*** Opening Data ***

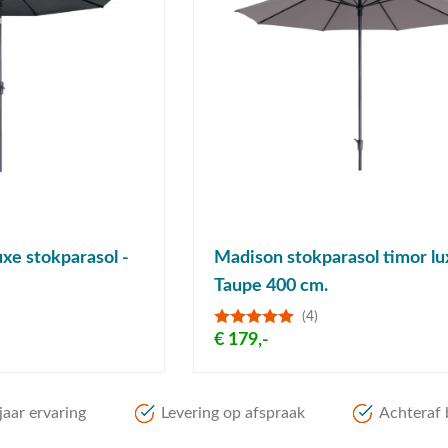
xe stokparasol -
Madison stokparasol timor lu
Taupe 400 cm.
(4)
€ 179,-
aar ervaring
Levering op afspraak
Achteraf 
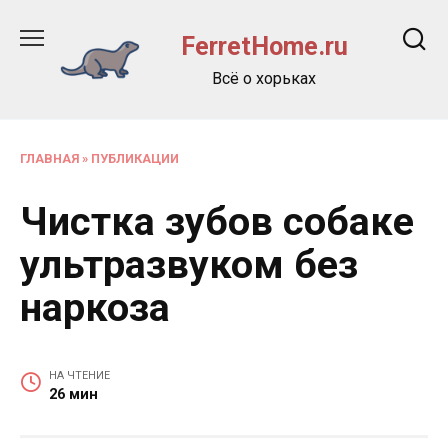
Перейти
к
FerretHome.ru
содержанию
Всё о хорьках
ГЛАВНАЯ
»
ПУБЛИКАЦИИ
Чистка зубов собаке
ультразвуком без
наркоза
НА ЧТЕНИЕ
26 мин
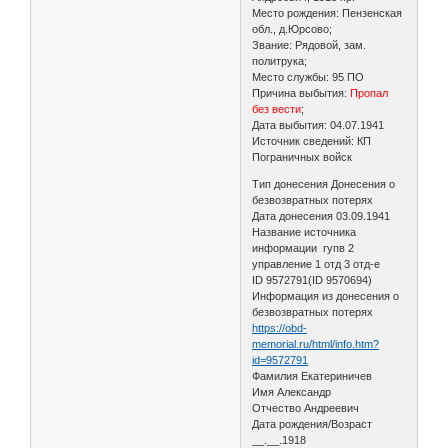
Место рождения: Пензенская
обл., д.Юрсово;
Звание: Рядовой, зам.
политрука;
Место службы: 95 ПО
Причина выбытия:
Пропал
без вести
;
Дата выбытия: 04.07.1941
Источник сведений: КП
Пограничных войск
Тип донесения Донесения о
безвозвратных потерях
Дата донесения 03.09.1941
Название источника
информации гупв 2
управление 1 отд 3 отд-е
ID 9572791(ID 9570694)
Информация из донесения о
безвозвратных потерях
https://obd-
memorial.ru/html/info.htm?
id=9572791
Фамилия Екатериничев
Имя Александр
Отчество Андреевич
Дата рождения/Возраст
__.__.1918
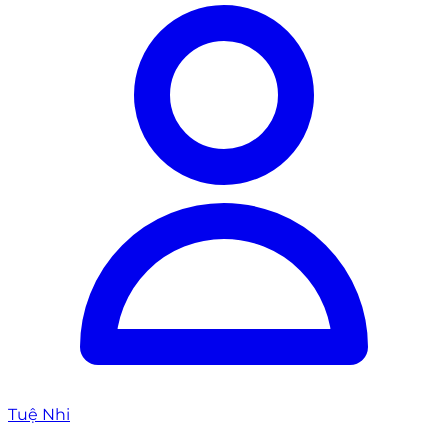
Tuệ Nhi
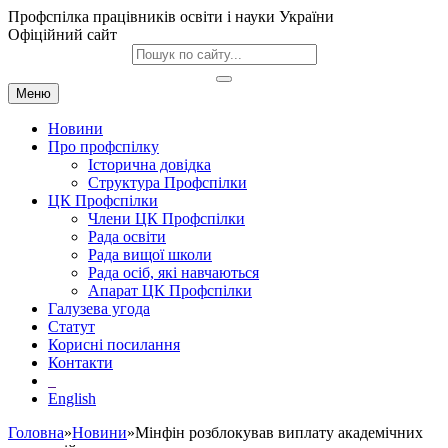
Профспілка працівників освіти і науки України
Офіційний сайт
Меню
Новини
Про профспілку
Історична довідка
Структура Профспілки
ЦК Профспілки
Члени ЦК Профспілки
Рада освіти
Рада вищої школи
Рада осіб, які навчаються
Апарат ЦК Профспілки
Галузева угода
Статут
Корисні посилання
Контакти
English
Головна
»
Новини
»Мінфін розблокував виплату академічних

*** Closing Data ***

→ Task objective
Repeat each record exactly, with the pictures left out.

→ Expected answer
xe stokparasol -
Madison stokparasol timor lu
Taupe 400 cm.
(4)
€ 179,-
aar ervaring
Levering op afspraak
Achteraf 
Перейти
к
FerretHome.ru
содержанию
Всё о хорьках
ГЛАВНАЯ
»
ПУБЛИКАЦИИ
Чистка зубов собаке
ультразвуком без
наркоза
НА ЧТЕНИЕ
26 мин
Место рождения: Пензенская
обл., д.Юрсово;
Звание: Рядовой, зам.
политрука;
Место службы: 95 ПО
Причина выбытия:
Пропал
без вести
;
Дата выбытия: 04.07.1941
Источник сведений: КП
Пограничных войск
Тип донесения Донесения о
безвозвратных потерях
Дата донесения 03.09.1941
Название источника
информации гупв 2
управление 1 отд 3 отд-е
ID 9572791(ID 9570694)
Информация из донесения о
безвозвратных потерях
https://obd-
memorial.ru/html/info.htm?
id=9572791
Фамилия Екатериничев
Имя Александр
Отчество Андреевич
Дата рождения/Возраст
__.__.1918
Tuệ Nhi
Профспілка працівників освіти і науки України
Офіційний сайт
Меню
Новини
Про профспілку
Історична довідка
Структура Профспілки
ЦК Профспілки
Члени ЦК Профспілки
Рада освіти
Рада вищої школи
Рада осіб, які навчаються
Апарат ЦК Профспілки
Галузева угода
Статут
Корисні посилання
Контакти
English
Головна
»
Новини
»Мінфін розблокував виплату академічних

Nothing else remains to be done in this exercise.